- Your goal -
Write out every line below that includes the word "Распродажа".

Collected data
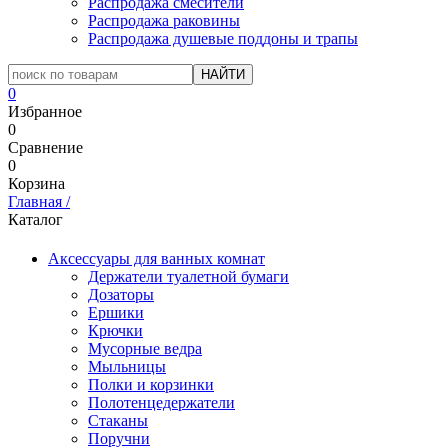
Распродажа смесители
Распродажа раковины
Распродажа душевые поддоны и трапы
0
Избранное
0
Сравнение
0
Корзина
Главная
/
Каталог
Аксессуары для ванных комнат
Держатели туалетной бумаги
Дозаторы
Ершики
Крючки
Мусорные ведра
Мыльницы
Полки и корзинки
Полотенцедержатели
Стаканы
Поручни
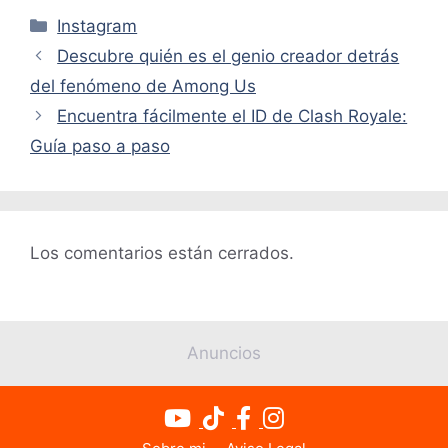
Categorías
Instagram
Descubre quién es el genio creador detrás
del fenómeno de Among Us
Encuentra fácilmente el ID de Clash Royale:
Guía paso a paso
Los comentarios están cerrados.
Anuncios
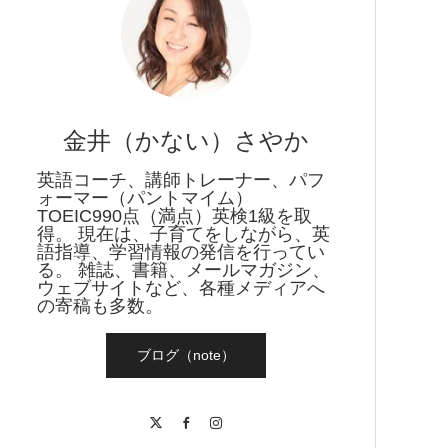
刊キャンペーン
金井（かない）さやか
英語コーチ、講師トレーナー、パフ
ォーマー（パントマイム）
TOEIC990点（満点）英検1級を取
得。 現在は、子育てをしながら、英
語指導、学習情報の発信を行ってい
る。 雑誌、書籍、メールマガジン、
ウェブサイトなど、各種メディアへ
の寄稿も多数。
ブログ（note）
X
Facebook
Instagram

---

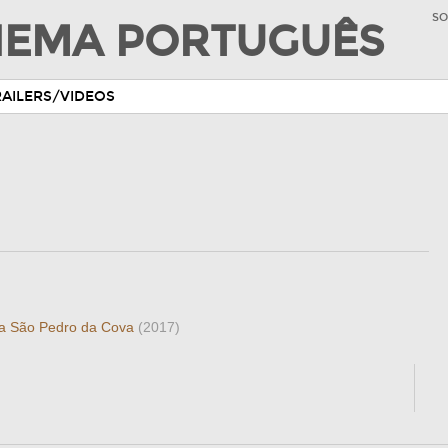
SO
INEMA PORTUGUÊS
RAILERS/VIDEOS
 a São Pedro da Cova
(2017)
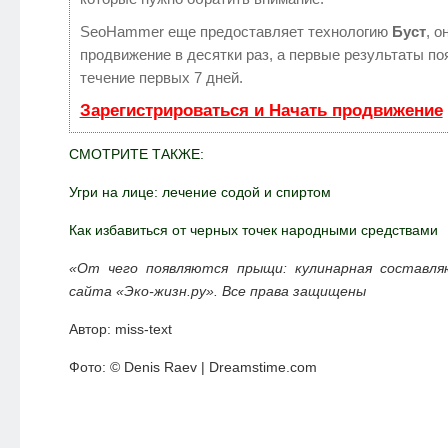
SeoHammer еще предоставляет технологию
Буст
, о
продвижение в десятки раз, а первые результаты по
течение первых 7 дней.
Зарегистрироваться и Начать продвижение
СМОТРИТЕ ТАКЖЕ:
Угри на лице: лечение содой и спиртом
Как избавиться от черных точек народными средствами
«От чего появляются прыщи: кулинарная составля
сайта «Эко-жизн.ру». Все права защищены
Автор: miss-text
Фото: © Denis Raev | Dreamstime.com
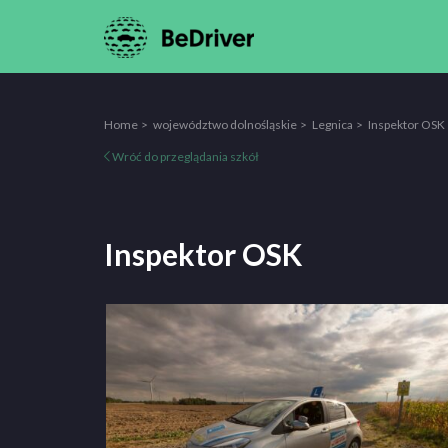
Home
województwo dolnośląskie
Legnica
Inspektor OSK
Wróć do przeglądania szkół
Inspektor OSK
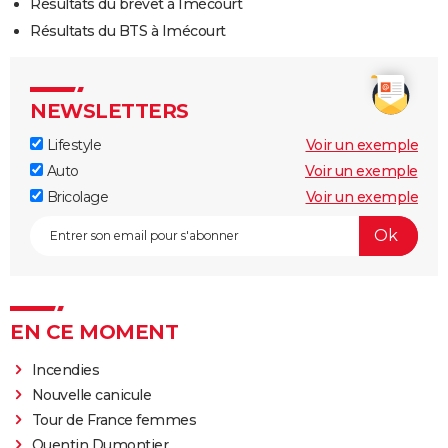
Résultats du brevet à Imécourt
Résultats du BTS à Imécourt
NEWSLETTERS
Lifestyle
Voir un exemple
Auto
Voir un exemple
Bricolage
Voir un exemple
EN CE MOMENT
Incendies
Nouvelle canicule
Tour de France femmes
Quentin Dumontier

- Exercise answer -
Распродажа смесители
Распродажа раковины
Распродажа душевые поддоны и трапы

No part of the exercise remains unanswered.